Oh, and it's a good thing you weren't wearing plaid at the BYU library. They never would have let you go.

At 9/19/2006 3:48 PM, Blogger RobisonWells said...

At the BYU library they have a sign at the checkout counter that says "Thank you for following the Honor Code so that we may serve you." I think that's neat.

Also, you'd think that place is a singles bar. There was a lot more flirting than reading. (I love BYU, by the way. I just thought it was funny.)

At 9/19/2006 5:31 PM, Blogger FHL said...

Maybe the next step would be to put GPS chips in the books. That way, when the books are overdue, they can send a Library Tactical team to its exact location and get it back. With unnecessary force.

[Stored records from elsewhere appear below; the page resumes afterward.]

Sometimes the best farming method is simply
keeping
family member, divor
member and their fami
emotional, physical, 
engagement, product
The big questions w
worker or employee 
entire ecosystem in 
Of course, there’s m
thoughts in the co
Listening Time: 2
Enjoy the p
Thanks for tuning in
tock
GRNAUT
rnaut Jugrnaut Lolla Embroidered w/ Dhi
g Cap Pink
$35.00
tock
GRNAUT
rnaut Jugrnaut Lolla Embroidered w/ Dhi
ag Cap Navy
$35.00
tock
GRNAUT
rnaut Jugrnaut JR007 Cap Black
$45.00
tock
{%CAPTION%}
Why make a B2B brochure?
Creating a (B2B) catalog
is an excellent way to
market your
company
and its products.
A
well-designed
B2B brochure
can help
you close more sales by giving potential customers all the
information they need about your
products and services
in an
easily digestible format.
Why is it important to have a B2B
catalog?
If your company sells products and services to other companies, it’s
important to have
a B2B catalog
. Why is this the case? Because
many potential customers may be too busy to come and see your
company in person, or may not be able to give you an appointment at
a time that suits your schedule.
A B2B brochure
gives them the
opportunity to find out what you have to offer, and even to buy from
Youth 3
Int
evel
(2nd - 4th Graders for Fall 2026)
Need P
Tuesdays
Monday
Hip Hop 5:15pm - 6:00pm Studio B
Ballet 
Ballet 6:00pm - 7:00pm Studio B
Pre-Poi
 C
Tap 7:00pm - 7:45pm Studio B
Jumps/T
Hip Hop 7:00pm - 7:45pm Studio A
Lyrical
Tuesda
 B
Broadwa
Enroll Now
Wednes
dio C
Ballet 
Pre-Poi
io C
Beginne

Our library only has the "scan one book at a time" machine. And no one there could tell me where to find a statue of William Shakespeare or Mark Twain. *wink* Useless.

At 9/19/2006 5:47 PM, Anonymous Fellfrosch said...

Your library has a time machine?

At 9/20/2006 2:48 PM, Blogger FHL said...

Yes, it hangs on the wall behind the desk. =P

At 9/20/2006 3:27 PM, Blogger RobisonWells said...

Hardy har har.

At 9/20/2006 6:51 PM, Blogger Kerry Blair said...

I love it! It's so dang true here, too.

The only thing that annoys me more about our local library than their lack of books is that they have no LDS lit whatsoever because "the demographics just don't support it, dear" and yet they have a shelf or two of lesbian fiction. I have a very hard time believing that that particular demographic outnumbers our 12 wards of Mormons!

On the other hand, when I first moved to Utah I went into a library looking for a copy of Anne Tyler's newest book. They had one copy of it (checked out) but a dozen copies of one of mine. (And about 50 million of Anita Stansfield's.) I went out to my car and cried. There must be a middle ground somewhere.

At 9/21/2006 1:04 PM, Blogger FHL said...

Kerry, if it makes you feel any better, 3 out of 5 copies of Mummy's the Word are checked out at my library - and one of them is in my possession! I liked it, too. =) Now I understand your powdered sugar donut comment from earlier. Looking forward to more Nightshade mysteries!

Guess I have a couple of RW books next. Is it pronounced "robe-ison" or "rawb-ison"? Or "how-itzer"?

At 9/21/2006 1:36 PM, Blogger RobisonWells said...

It's Rawb-ison, (as in R-awesome-bison). Ooh! Awesome Bison! I wish that was my nickname.